Easter is here, and so are the traditional Ostermarsche – Easter marches of the peace movement. Traditionally they were important political events, enjoying wide support among left-wing parties and the churches. Strangely enough, it's the churches who provide the most extreme anti-Western voices: people like Margot Käßmann and Eugen Drewermann, whose writings come off as a disturbingly accurate imitation of an Iranian mullah calling for death to America. Rather unsurprisingly, when Germany sided with the Evil Bad Americans it broke these people's brains.

TAZ: No peace in the movement

Quote
Political scientist Thorsten Gromes from the Hessian Foundation for Peace and Conflict Research evaluated the calls for Easter marches that the Peace Cooperative Network listed on its website at the beginning of April. Out of 48 calls, only eight called for Russia to withdraw from Ukraine. On the other hand, many put the Russian responsibility for the bloodshed into perspective.

Some long-standing Easter march demonstrators are therefore bothered by a "creeping perpetrator-victim reversal". Parts of the peace movement increasingly see Ukraine as a real threat to peace because they don't want to make any concessions to Russia. In order to prevent a nuclear war, the attacked country should cede territory to Russia.

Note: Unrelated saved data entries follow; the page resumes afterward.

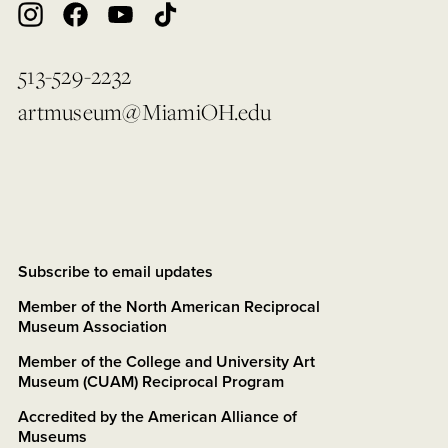
513-529-2232
artmuseum@MiamiOH.edu
Subscribe to email updates
Member of the North American Reciprocal
Museum Association
Member of the College and University Art
Museum (CUAM) Reciprocal Program
Accredited by the American Alliance of
Museums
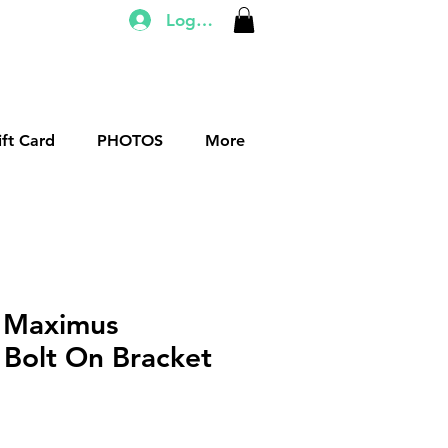
Log In
ift Card
PHOTOS
More
 Maximus
Bolt On Bracket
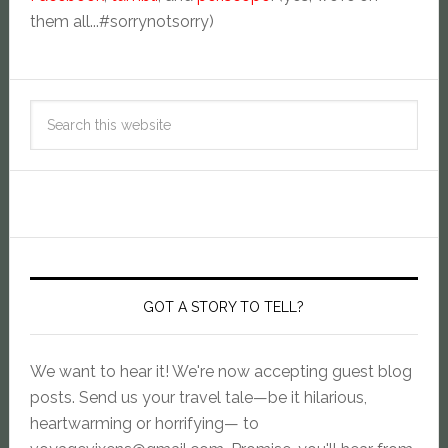
them all...#sorrynotsorry)
GOT A STORY TO TELL?
We want to hear it! We're now accepting guest blog
posts. Send us your travel tale—be it hilarious,
heartwarming or horrifying— to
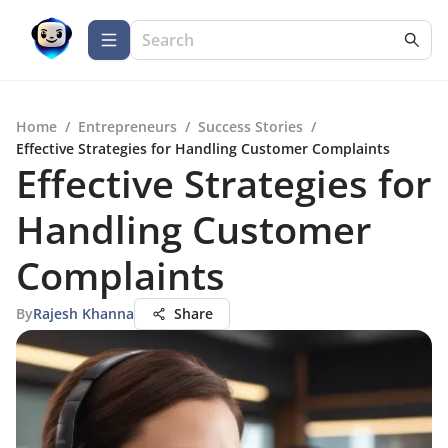
Home
/
Entrepreneurs
/
Success Stories
/
Effective Strategies for Handling Customer Complaints
Effective Strategies for
Handling Customer
Complaints
By
Rajesh Khanna
Share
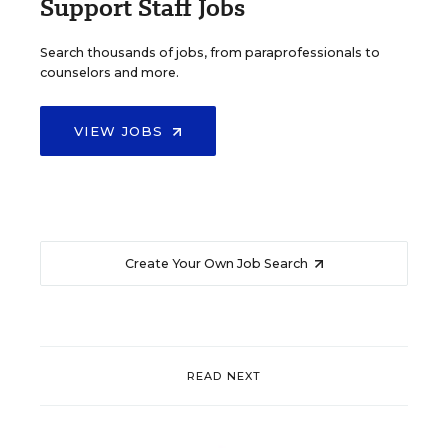
Support Staff Jobs
Search thousands of jobs, from paraprofessionals to
counselors and more.
VIEW JOBS
Create Your Own Job Search
READ NEXT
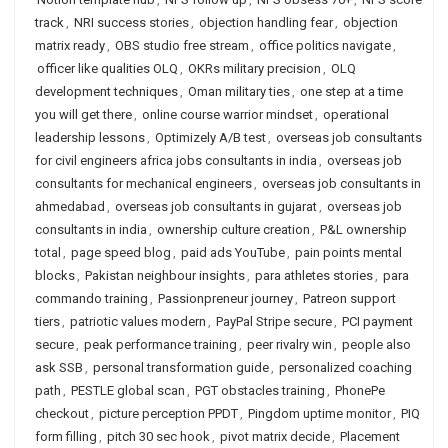
track
,
NRI success stories
,
objection handling fear
,
objection
matrix ready
,
OBS studio free stream
,
office politics navigate
,
officer like qualities OLQ
,
OKRs military precision
,
OLQ
development techniques
,
Oman military ties
,
one step at a time
you will get there
,
online course warrior mindset
,
operational
leadership lessons
,
Optimizely A/B test
,
overseas job consultants
for civil engineers africa jobs consultants in india
,
overseas job
consultants for mechanical engineers
,
overseas job consultants in
ahmedabad
,
overseas job consultants in gujarat
,
overseas job
consultants in india
,
ownership culture creation
,
P&L ownership
total
,
page speed blog
,
paid ads YouTube
,
pain points mental
blocks
,
Pakistan neighbour insights
,
para athletes stories
,
para
commando training
,
Passionpreneur journey
,
Patreon support
tiers
,
patriotic values modern
,
PayPal Stripe secure
,
PCI payment
secure
,
peak performance training
,
peer rivalry win
,
people also
ask SSB
,
personal transformation guide
,
personalized coaching
path
,
PESTLE global scan
,
PGT obstacles training
,
PhonePe
checkout
,
picture perception PPDT
,
Pingdom uptime monitor
,
PIQ
form filling
,
pitch 30 sec hook
,
pivot matrix decide
,
Placement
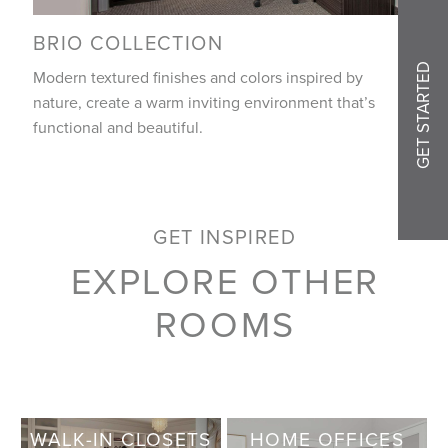
BRIO COLLECTION
GET STARTED
Modern textured finishes and colors inspired by
nature, create a warm inviting environment that’s
functional and beautiful.
GET INSPIRED
EXPLORE OTHER
ROOMS
WALK-IN CLOSETS
HOME OFFICES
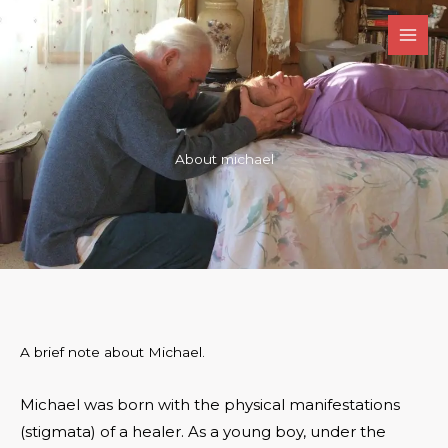
Skip
to
content
About michael
A brief note about Michael.
Michael was born with the physical manifestations
(stigmata) of a healer. As a young boy, under the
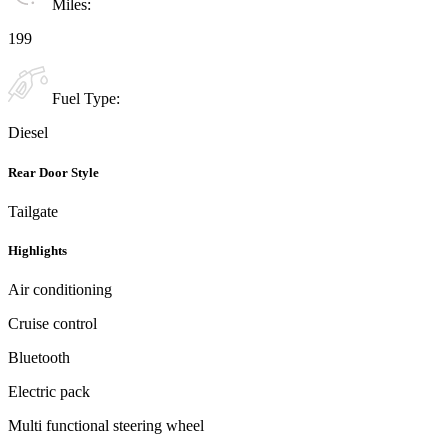
Miles:
199
Fuel Type:
Diesel
Rear Door Style
Tailgate
Highlights
Air conditioning
Cruise control
Bluetooth
Electric pack
Multi functional steering wheel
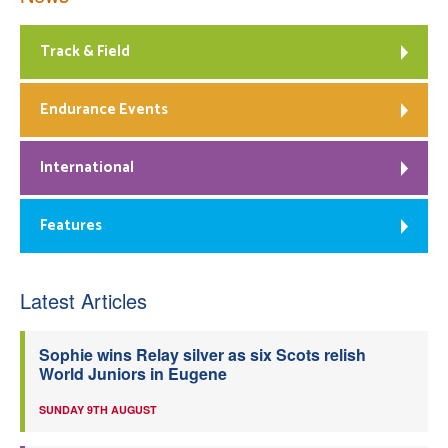
Track & Field
Endurance Events
International
Features
Latest Articles
Sophie wins Relay silver as six Scots relish
World Juniors in Eugene
SUNDAY 9TH AUGUST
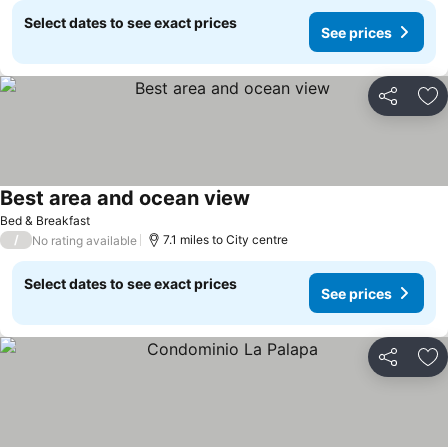
Select dates to see exact prices
See prices
Share
Ad
Best area and ocean view
See prices
Bed & Breakfast
/
7.1 miles to City centre
No rating available
Select dates to see exact prices
See prices
Share
Ad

[...] They are not impressed by Sahra Wagenknecht's and Alice Schwarzer's "Manifesto for Peace". The sentence contained therein: “The Ukrainian population brutally attacked by Russia needs our solidarity” is NATO propaganda. Large parts of the peace movement would repeatedly condemn Russia's actions without taking into account the "right to collective self-defence, which Russia and the Donbas republics claim for themselves," enshrined in the UN charter. There is a tendency to start the conflict on February 24, 2022, the two write. In fact, the conflict began “with the US-launched coup in Ukraine in 2014”, the “war that resulted from it in eastern Ukraine” is being ignored, as is “NATO’s advance to Russia’s borders”. In short: the West is to blame for the war.

I'm wondering how long before these peace lovers start ending their tweets with Mit Russischem Gruß.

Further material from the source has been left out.